Eritrea is a crisis the West won’t deal with. Afwerki, a Socialist, became the President in 1993 and has since turned the entire country into one big single-party dictatorship. Mandatory Army Service begins at the end of High School, but noone is allowed out of the military. Every single citizen, young and old, is officially in the army. They must receive permission to live “off-base” (Base is a nice word for Internment Camp) work, marry and even have children. People are building roads, farming and working for foreign corporations for free as part of their “army service”. The rich people get out of it – provided they pay. Everyone else gets $600 for their “military service” and the government is in control of the food.

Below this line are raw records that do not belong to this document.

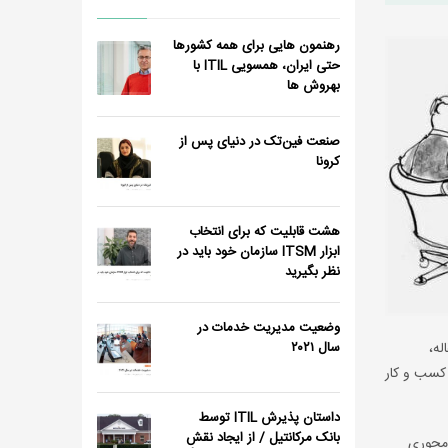
رهنمون هایی برای همه کشورها
حتی ایران، همسویی ITIL با
بهروش ها
صنعت فین‌تک در دنیای پس از
کرونا
هشت قابلیت که برای انتخاب
ابزار ITSM سازمان خود باید در
نظر بگیرید
وضعیت مدیریت خدمات در
له،
سال ٢٠٢١
 کسب و کار
داستان پذیرش ITIL توسط
بانک مرکانتیل / از ایجاد نقش
ر موجی (Ripple Effect) ناشی از عمل نکردن یک خدمت فناوری اطلاعات یا خارج از دسترس بودن یک سامانه برای هر کسب و کار IT محوری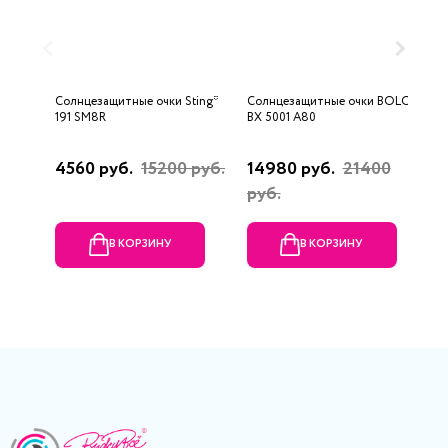
Солнцезащитные очки Sting*
Солнцезащитные очки BOLON
С
191 SM8R
BX 5001 A80
H
4560 руб.
15200 руб.
14980 руб.
21400
1
руб.
В КОРЗИНУ
В КОРЗИНУ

If you work at a factory, the factory pays the military for your work and you get what the military pays you. There is no economic movement, Eritrea refuses to take foreign aid and anyone who complains is simply shot. The official reason the government gives for this arrangement is that they could be invaded by Eithiopia at any given moment; Eithiopia has already stated that they have no plans. There is 1 TV channel, and the news is given by the government. The people know what’s going on, they are exposed to the outside world, but noone is able to do anything. Because the West values stability over everything, noone wants to help; young people are forced to escape, while thousands more are imprisoned indefinitely without trial. Israel is one of the few allies of Eritrea – they have a foreign military base there, and they feel bad for the escapees. If you look at the videos, the people in blue are the escapees; the people in red are the people who started out rich and work in Israel to send money back to Afwerki and keep their favored status.

Naftush
Naftush
8 months ago

This is the outcome of years of deliberate neglect by Israeli governments. The following is from the Hotline for Migrant Workers.
“The largest group of people entering Israel via the border with Egypt [are] nationals of Sudan and Eritrea. […] The Ministry of Interior regularly emphasizes that these are not refugees and that the vast majority have never applied for asylum. However, […] The Ministry of Interior refuses to conduct individual examinations of asylum applications made by nationals of these two countries and to ascertain whether they meet the criteria of a refugee [as it must,] according to the Refugee Convention [to which Israel is signed]. In cases where the Hotline for Migrant Workers requested the individual examination of applications made by nationals of Sudan or Eritrea, the reply has always been that the RSD [Refugee Status Determination] Unit does not deal with their applications. [Instead, the Unit] states the following: “At this stage the RSD unit does not deal with foreign subjects whose nationality is Eritrean or Sudanese. [They] are entitled as it is to temporary protection.”
That is: Israel has granted this entire population temporary protection pending the examinations that it hasn’t bothered to conduct.

DumDems
DumDems
8 months ago

Forget them.
Let them riot and rip Tel Aviv apart.
The leftist Tel Aviv animals should experience first hand what they wreak upon others.
The cops should focus on terrorists.